Dormir na rua?

João Frazão

Para desviar as atenções de um problema que urge resolver, desde logo para que se cumpra o espírito e a letra da Constituição da República Portuguesa e se prossigam os caminhos de Abril, o fim das propinas – que, de complemento para melhorar a qualidade da educação, como foram apresentadas nos idos de 90 do século passado, passaram a ser uma indispensável parte do financiamento corrente das instituições do Ensino Superior –, os defensores da política de direita deitam mão a tudo. Até a dar centralidade a um outro problema que, no imediato, não tem impacto menor, o dos custos do alojamento para quem está deslocado.

Vemos nos jornais que há senhorios a pedir 450 euros por um pequeno quarto, para além de outras pérolas de residências com quartos a 600 e 700 euros, e, como sempre, o governante de serviço, a anunciar mais camas, mais oferta, mais esforço, mais sinergias para resolver o problema.

Entretanto, como o Governo decide não regular o mercado, não fixar preços, não fiscalizar e, em vez de construir residências, anuncia promessas que apenas se concretizarão no dia de São Nunca à Tarde, são cada vez mais os estudantes que acabam por não se matricular, ou que desistem por não ter dinheiro para esses custos exorbitantes, e cada vez mais as famílias que cortam no que é essencial para garantir a educação dos seus filhos ou recorrem às poupanças dos avós para cumprir o sonho de todos.

Enquanto nós nos batemos pela educação gratuita até aos mais elevados graus de ensino, porque isso não é apenas um direito de cada um, é, como outros gostam de encher a boca, um investimento no desenvolvimento colectivo, aí os vemos a justificar que as propinas não são assim tão elevadas e que o problema são os outros custos.

As propinas, e o que elas representam, são, de facto, o principal problema.
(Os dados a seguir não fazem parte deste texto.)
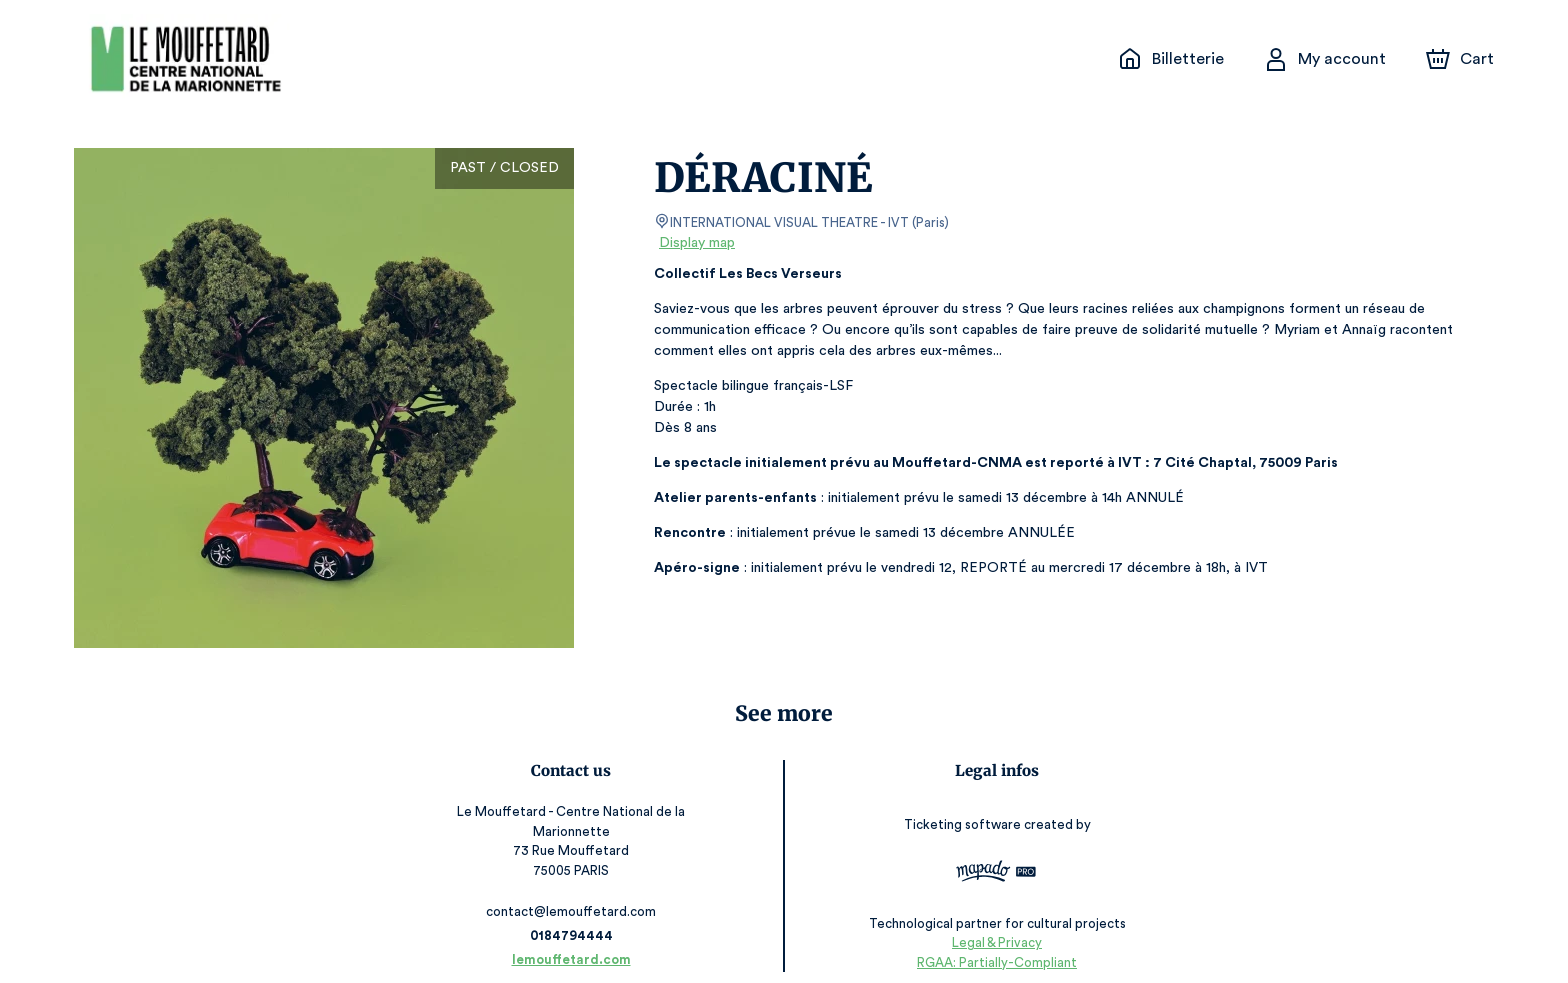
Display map (697, 243)
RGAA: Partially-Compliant (991, 942)
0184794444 (576, 916)
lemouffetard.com (576, 940)
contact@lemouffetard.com (576, 892)
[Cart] (1462, 59)
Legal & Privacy (991, 923)
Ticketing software (959, 818)
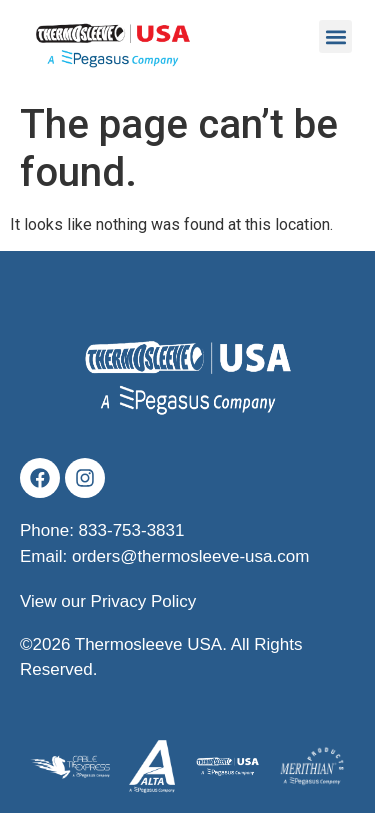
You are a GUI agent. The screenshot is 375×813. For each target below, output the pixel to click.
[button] (335, 36)
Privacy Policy (144, 601)
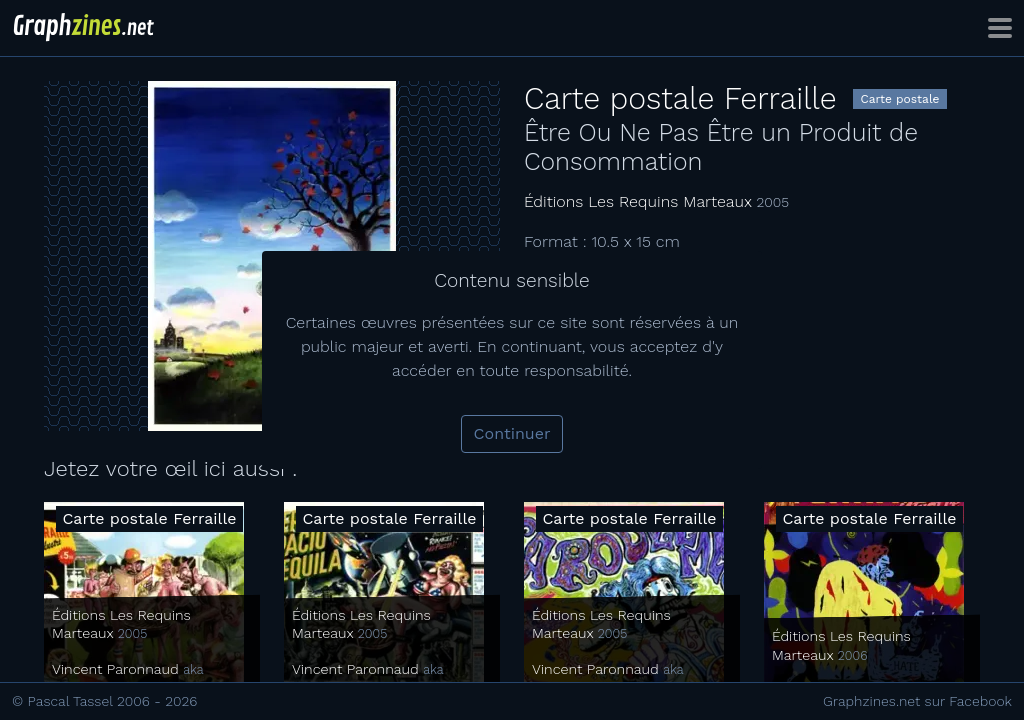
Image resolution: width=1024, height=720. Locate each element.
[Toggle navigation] (1000, 28)
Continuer (512, 433)
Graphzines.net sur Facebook (917, 701)
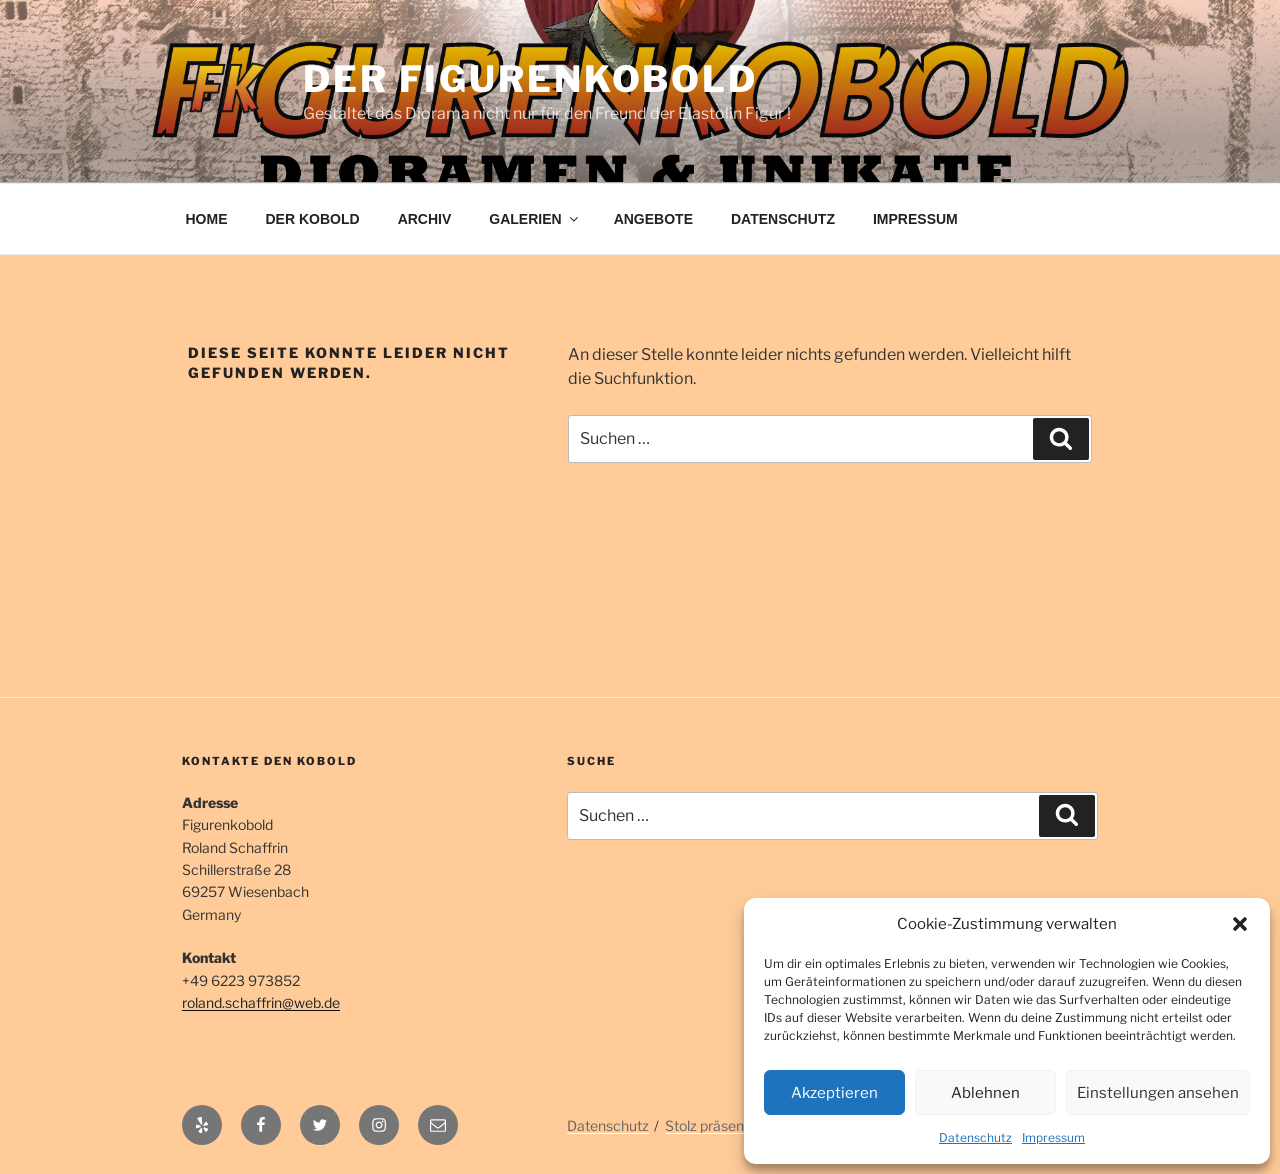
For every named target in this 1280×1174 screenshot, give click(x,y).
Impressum (1053, 1137)
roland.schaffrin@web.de (261, 1002)
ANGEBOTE (653, 219)
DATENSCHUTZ (783, 219)
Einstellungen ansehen (1158, 1093)
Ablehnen (985, 1093)
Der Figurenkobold (530, 79)
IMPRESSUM (915, 219)
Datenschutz (975, 1137)
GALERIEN (534, 219)
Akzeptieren (834, 1093)
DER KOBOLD (313, 219)
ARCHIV (425, 219)
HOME (207, 219)
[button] (1240, 924)
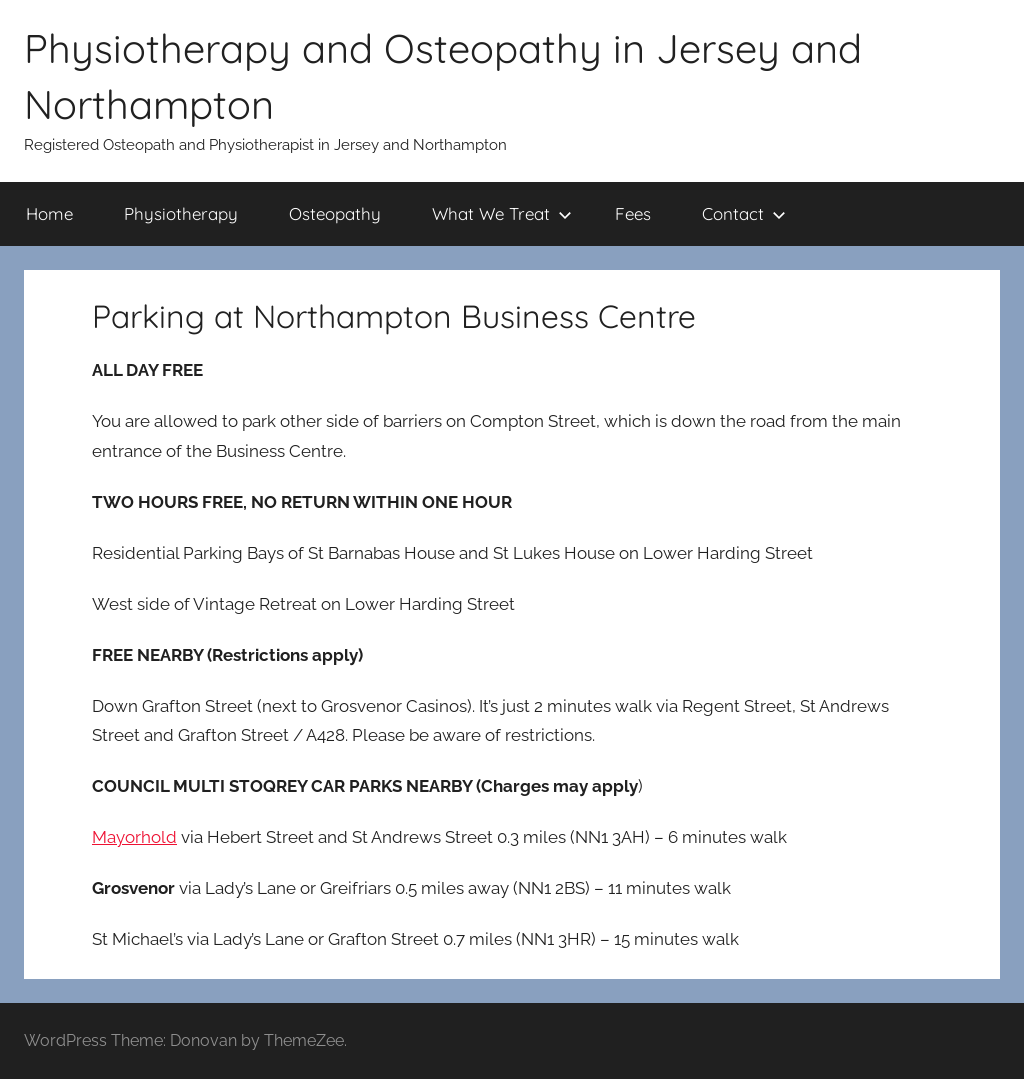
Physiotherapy (181, 213)
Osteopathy (335, 213)
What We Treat (502, 213)
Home (49, 213)
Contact (744, 213)
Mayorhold (134, 837)
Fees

Porque a sua existência assenta no princípio, que alguns querem levar ainda mais longe e aplicar ao alojamento, de que todos devem pagar pela educação e que o Estado deve limitar-se a ajudar os mais pobrezinhos.

E é essa a lógica que leva a que o Estado diga a milhares de estudantes que a educação não é para todos. É só para quem pode. Ou para quem esteja disposto, mesmo pagando propinas, a dormir na rua!